In a version of the New York Times Magazine posted on the newspaper's Web site, one account has the SEAL team visiting the village two weeks before the deadly raid. Kerrey tells the magazine he doesn't recall this.

Kerrey says on the night of the operation his unit was looking for a pro-Communist political leader.

"We went in at night and we found men in a hooch (hut) and the people who were running out in front of me said 'We've got people. We've found men and we're gonna take care of them,' which I understood and I would authorize without saying so meant they were going to kill them," he said.

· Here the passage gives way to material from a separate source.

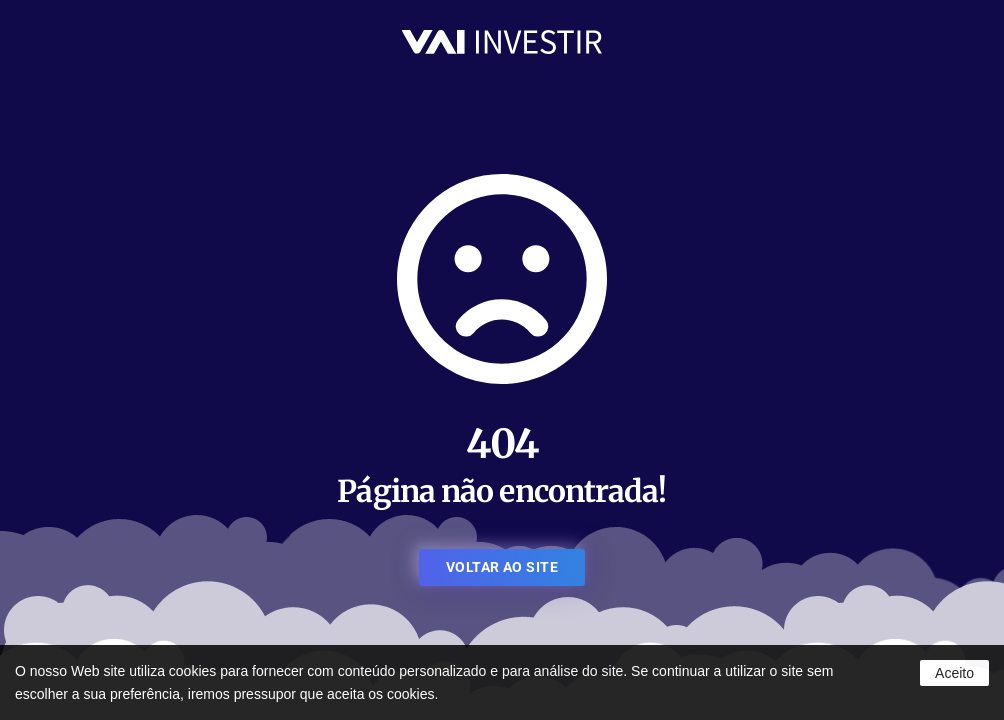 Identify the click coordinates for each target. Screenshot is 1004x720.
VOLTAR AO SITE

Kerrey tells the Times magazine he didn't order or see killings of anyone in that hut. But a member of his unit, Gerhard Klann, claims five people were killed there, including an old man, a woman and three children.

After leaving the first hut, Kerrey says, the unit opened fire after coming under enemy gunfire. Kerrey claims he did not know his victims were women and children until the shooting had stopped.

Sen. Kerrey, far left, watches a Vietnam
honor guard in 1998.   (AP)
"We stood back and we just emptied everything we could into this place and we were taking fire and we came into the village and it wasn't a big village it was, you know, four or five hooches," Kerrey said. "There was a cluster of women and children. They were all dead…"

Kerrey believes Viet Cong were likely firing upon his crew from behind the civilians, which would justify the killings from a military standpoint, but said he could not be at peace with it personally.

"To describe it as a war crime, I think, is wrong," he said. "To describe it as an atrocity, I would say, is pretty close to being right, because that's how it felt and that's why I feel guilt and shame for it."
However, Pham Tri Lanh, a woman who claims to have witnessed the raid, contradicted Kerrey's version. She says the SEAL team executed the villagers.

"It was very crowded, so it wasn't possible for them to cut everybody's throats one by one," she said. "Two women came out and kneeled down. They shot these two old women and they fell forward and they rolled over and then they ordered everybody out from the bunker and they lined them up and they shot all of them from behind."

Klann told 60 Minutes II, "We herded them together in a group…We lined them up and we opened fire." When asked if they took gunfire of any kind coming into the village or anything even remotely sounding like gunfire, Klann said, "No."

He described what happened next, "We gathered everybody up, searchd the place, searched everything." And the make-up of the group was, "Probably a majority of 'em were kids. And women. And some younger women."

And then, "We killed them.... 'Cause we'd already compromised ourselves by killing the other group."

Kerrey denied that anyone was rounded or executed, and said the woman might be sympathetic to the Viet Cong. But he refused to deny Klann's version.

"I will not contradict the memory of any of the six people that were on the operation that night," he said.

As to why soldiers might have killed Viet Cong members instead of taking them prisoner, Kerrey said, "Because of where we're operating, our belief is that they could break free and we could be at risk."

Read More
Click here to read the New York Times Magazine story.
Kerrey described feelings of intense guilt and loss over the incident. "If I'd lost both arms and both legs and my sight and my hearing, it wouldn't have been as much as I lost that night."

"Let the other people judge whether or not what I did was militarily allowable or morally ethical or inside the rules of war. Let them figure that out. I mean, I can make a case that it was," he said. "It's still something dead that was formerly alive, something that I value, and I feel remorse for that."

Kerrey ran for the Democratic presidential nomination in 1992 and served two terms in the Senate after one term as governor. He acknowledged the possible ramifications of his revelation.

"…I've got to be prepared to tolerate any consequences of this. I understand that that are all kinds of potential consequences, up to and including somebody saying, 'This is a war crime and let's investigate and charge him and put him in prison,'" he said.